Task - Reproduce word for word the lines between those holding "Ours et carotte (0)" and "Tables rondes et débats (1)", inclusive, and nothing else from the data below.

Records excerpted from a collection:
== Segment start ==
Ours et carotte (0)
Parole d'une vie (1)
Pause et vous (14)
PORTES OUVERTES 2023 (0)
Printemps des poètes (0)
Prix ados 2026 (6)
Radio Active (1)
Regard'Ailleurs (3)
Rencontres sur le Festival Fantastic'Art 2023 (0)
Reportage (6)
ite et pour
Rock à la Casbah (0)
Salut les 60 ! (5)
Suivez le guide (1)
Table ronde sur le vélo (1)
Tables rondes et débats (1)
== Segment end ==
== Segment start ==
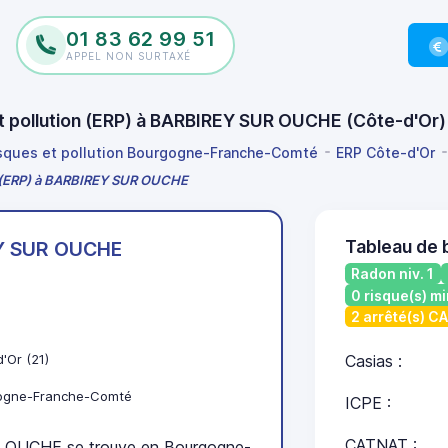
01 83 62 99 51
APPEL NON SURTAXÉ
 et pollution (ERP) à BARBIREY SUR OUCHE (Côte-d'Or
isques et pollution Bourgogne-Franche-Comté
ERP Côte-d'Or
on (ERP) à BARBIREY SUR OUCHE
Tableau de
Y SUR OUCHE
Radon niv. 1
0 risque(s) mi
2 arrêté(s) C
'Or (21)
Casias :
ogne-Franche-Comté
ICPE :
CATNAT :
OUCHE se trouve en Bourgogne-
== Segment end ==
Solved exercise -
Ours et carotte (0)
Parole d'une vie (1)
Pause et vous (14)
PORTES OUVERTES 2023 (0)
Printemps des poètes (0)
Prix ados 2026 (6)
Radio Active (1)
Regard'Ailleurs (3)
Rencontres sur le Festival Fantastic'Art 2023 (0)
Reportage (6)
ite et pour
Rock à la Casbah (0)
Salut les 60 ! (5)
Suivez le guide (1)
Table ronde sur le vélo (1)
Tables rondes et débats (1)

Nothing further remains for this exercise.